# Learn.sched.plot_lr() - why LR increases with respect to the number of iterations?

Hello,

I have difficulties in understanding how `lr.find()` works and what `lr.sched.plot_lr()` is useful for and why the LR is decreasing with respect to the iterations number.

We have almost 23.000 training images. The batch size is 64. So we have 23000/64 ~ 360 batches.
In order to train/find the best LR, we run the training process for each single batch.

When we call `lrf=learn.lr_find()` we have this type of answer

`A Jupyter Widget`

82%|████████▏ | 295/360 [00:01<00:00, 153.04it/s, loss=0.383]

The widget is telling that after 294 batches he found the minimum loss 0.383.

Calling this function `learn.sched.plot_lr()` we can actually see how the LR performs with respect to the iterations. And `x` goes only until 300, because the `lr_find()` stopped at 295.

Q1/ So, why `LR(iteration=100) << LR(iteration 295)` The purpose of this function `learn.sched.plot()` is very clear. We have tried different LRs, for each of them we computed the loss, and we plot the result in order to choose the LR where the loss is decreasing. Q2/ Why we can’t use the `lr_find()` for an already trained model learn.fit(0.01,1)?
We have a trained model, with the computed weights - which has an accuracy of 98%, and a training loss of 0.03 and a validation loss of 0.02.

Given this model after the first iteration it stops. Why it doesn’t try to find a better LR in order to obtain an even smaller loss?

``````learn.lr_find()
``````

Epoch
0% 0/1 [00:00<?, ?it/s]

0%| | 1/360 [00:00<01:27, 4.09it/s, loss=0.0318]

2 Likes

Ah - the key issue I think is a (very understandable!) misunderstanding here. 0.383 is not the minimum loss. It’s the final loss after completing the `lr_find` process, which is much worse that the minimum loss. Based on the `sched.plot()` chart you showed, it appears the minimum loss was around 0.1. This happened at LR around 1e-1 (which is 0.1). Although it’s looking quite flat here, so I’d pick 1e-2 for my LR, since it’s definitely decreasing nicely there.

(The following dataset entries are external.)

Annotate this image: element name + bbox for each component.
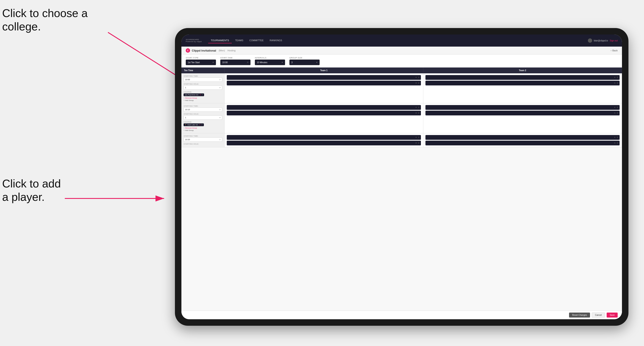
nav-tab-committee[interactable]: COMMITTEE: [247, 38, 266, 43]
nav-tab-teams[interactable]: TEAMS: [232, 38, 246, 43]
slot-close-icon[interactable]: ✕: [614, 106, 616, 109]
player-slot-1-2[interactable]: ✕ ⇕: [227, 81, 421, 85]
starting-hole-input-1[interactable]: 1▼: [184, 85, 222, 90]
app-logo-text: SCOREBOARD: [186, 39, 202, 40]
nav-tabs: TOURNAMENTS TEAMS COMMITTEE RANKINGS: [208, 38, 588, 43]
intervals-group: Intervals 10 Minutes ▼: [255, 57, 285, 65]
slot-move-icon[interactable]: ⇕: [418, 106, 420, 109]
team1-cell-1: ✕ ⇕ ✕ ⇕: [224, 73, 423, 103]
start-type-select[interactable]: 1st Tee Start ▼: [186, 59, 216, 65]
slot-close-icon[interactable]: ✕: [415, 82, 417, 84]
col-tee-time: Tee Time: [182, 67, 224, 73]
starting-time-label-3: STARTING TIME:: [184, 135, 222, 137]
start-type-label: Start Type: [186, 57, 216, 59]
player-slot-6-1[interactable]: ✕ ⇕: [426, 135, 620, 140]
slot-move-icon[interactable]: ⇕: [616, 142, 618, 144]
group-left-2: STARTING TIME: 10:10⏱ STARTING HOLE: 1▼ …: [182, 103, 224, 133]
slot-close-icon[interactable]: ✕: [415, 136, 417, 139]
table-header: Tee Time Team 1 Team 2: [182, 67, 622, 73]
group-row-2: STARTING TIME: 10:10⏱ STARTING HOLE: 1▼ …: [182, 103, 622, 133]
team2-cell-3: ✕ ⇕ ✕ ⇕: [423, 133, 622, 147]
slot-close-icon[interactable]: ✕: [614, 136, 616, 139]
slot-move-icon[interactable]: ⇕: [616, 76, 618, 79]
starting-time-label-2: STARTING TIME:: [184, 105, 222, 107]
player-slot-4-1[interactable]: ✕ ⇕: [426, 105, 620, 110]
player-slot-1-1[interactable]: ✕ ⇕: [227, 75, 421, 80]
clippd-logo: C: [186, 48, 190, 53]
slot-move-icon[interactable]: ⇕: [418, 136, 420, 139]
nav-tab-tournaments[interactable]: TOURNAMENTS: [208, 38, 232, 43]
starting-hole-label-1: STARTING HOLE:: [184, 83, 222, 85]
starting-hole-input-2[interactable]: 1▼: [184, 115, 222, 120]
slot-move-icon[interactable]: ⇕: [616, 112, 618, 114]
starting-time-label-1: STARTING TIME:: [184, 75, 222, 77]
page-header: C Clippd Invitational (Men) Hosting ‹ Ba…: [182, 47, 622, 55]
group-left-3: STARTING TIME: 10:20⏱ STARTING HOLE:: [182, 133, 224, 147]
slot-close-icon[interactable]: ✕: [614, 142, 616, 144]
player-slot-2-1[interactable]: ✕ ⇕: [426, 75, 620, 80]
slot-close-icon[interactable]: ✕: [614, 112, 616, 114]
page-footer: Reset Changes Cancel Save: [182, 311, 622, 319]
sign-out-link[interactable]: Sign out: [610, 39, 618, 42]
nav-tab-rankings[interactable]: RANKINGS: [267, 38, 285, 43]
remove-group-1[interactable]: ○Remove Group: [184, 97, 222, 99]
group-row-1: STARTING TIME: 10:00⏱ STARTING HOLE: 1▼ …: [182, 73, 622, 103]
add-group-1[interactable]: +Add Group: [184, 99, 222, 101]
team1-cell-2: ✕ ⇕ ✕ ⇕: [224, 103, 423, 133]
slot-move-icon[interactable]: ⇕: [616, 106, 618, 109]
tournament-gender: (Men): [219, 49, 225, 52]
intervals-select[interactable]: 10 Minutes ▼: [255, 59, 285, 65]
starting-time-input-3[interactable]: 10:20⏱: [184, 137, 222, 142]
player-slot-2-2[interactable]: ✕ ⇕: [426, 81, 620, 85]
slot-move-icon[interactable]: ⇕: [418, 142, 420, 144]
group-size-select[interactable]: 3 ▼: [290, 59, 320, 65]
slot-close-icon[interactable]: ✕: [415, 112, 417, 114]
annotation-choose-college: Click to choose a college.: [2, 6, 88, 33]
player-slot-4-2[interactable]: ✕ ⇕: [426, 111, 620, 115]
course-tag-1: (A) Peachtree GC ✕ ≡: [184, 93, 204, 96]
player-slot-3-1[interactable]: ✕ ⇕: [227, 105, 421, 110]
slot-close-icon[interactable]: ✕: [614, 82, 616, 84]
group-size-group: Group Size 3 ▼: [290, 57, 320, 65]
save-button[interactable]: Save: [607, 313, 618, 318]
group-size-label: Group Size: [290, 57, 320, 59]
slot-move-icon[interactable]: ⇕: [418, 76, 420, 79]
hosting-label: Hosting: [228, 49, 236, 52]
app-logo-sub: Powered by clippd: [186, 40, 202, 42]
nav-user: blair@clippd.io Sign out: [588, 38, 618, 43]
start-time-label: Start Time: [220, 57, 250, 59]
page-title-row: C Clippd Invitational (Men) Hosting: [186, 48, 236, 53]
player-slot-3-2[interactable]: ✕ ⇕: [227, 111, 421, 115]
slot-move-icon[interactable]: ⇕: [418, 82, 420, 84]
col-team2: Team 2: [423, 67, 622, 73]
slot-move-icon[interactable]: ⇕: [616, 136, 618, 139]
course-tag-2: 🏌 East Lake GC ✕ ≡: [184, 123, 204, 126]
remove-group-2[interactable]: ○Remove Group: [184, 127, 222, 129]
slot-close-icon[interactable]: ✕: [415, 142, 417, 144]
tournament-name: Clippd Invitational: [192, 49, 216, 52]
annotation-add-player: Click to add a player.: [2, 177, 61, 204]
group-left-1: STARTING TIME: 10:00⏱ STARTING HOLE: 1▼ …: [182, 73, 224, 103]
main-table: Tee Time Team 1 Team 2 STARTING TIME: 10…: [182, 67, 622, 311]
slot-close-icon[interactable]: ✕: [415, 106, 417, 109]
cancel-button[interactable]: Cancel: [592, 313, 605, 318]
group-row-3: STARTING TIME: 10:20⏱ STARTING HOLE: ✕ ⇕: [182, 133, 622, 147]
slot-close-icon[interactable]: ✕: [415, 76, 417, 79]
slot-move-icon[interactable]: ⇕: [418, 112, 420, 114]
player-slot-5-1[interactable]: ✕ ⇕: [227, 135, 421, 140]
team1-cell-3: ✕ ⇕ ✕ ⇕: [224, 133, 423, 147]
tablet-screen: SCOREBOARD Powered by clippd TOURNAMENTS…: [182, 34, 622, 319]
course-label-1: COURSE:: [184, 91, 222, 93]
add-group-2[interactable]: +Add Group: [184, 129, 222, 131]
starting-time-input-1[interactable]: 10:00⏱: [184, 77, 222, 82]
slot-move-icon[interactable]: ⇕: [616, 82, 618, 84]
team2-cell-1: ✕ ⇕ ✕ ⇕: [423, 73, 622, 103]
slot-close-icon[interactable]: ✕: [614, 76, 616, 79]
starting-time-input-2[interactable]: 10:10⏱: [184, 107, 222, 112]
player-slot-5-2[interactable]: ✕ ⇕: [227, 141, 421, 145]
back-button[interactable]: ‹ Back: [611, 49, 618, 52]
start-time-input[interactable]: 10:00 ⏱: [220, 59, 250, 65]
reset-button[interactable]: Reset Changes: [569, 313, 590, 318]
player-slot-6-2[interactable]: ✕ ⇕: [426, 141, 620, 145]
course-label-2: COURSE:: [184, 121, 222, 123]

The learning rate increases by a constant ratio every batch. That’s how the LR finder works - keep increasing the learning rate, and see when it stops improving.

You can - but if the model is already about as good as it can be, it’ll just show that there’s no LR that improves the model! In this case, we’ll need to `unfreeze()` more layers (which we’ll discuss on Monday).

Does that clear things up a bit?

6 Likes

Thanks a lot, now it’s crystal clear!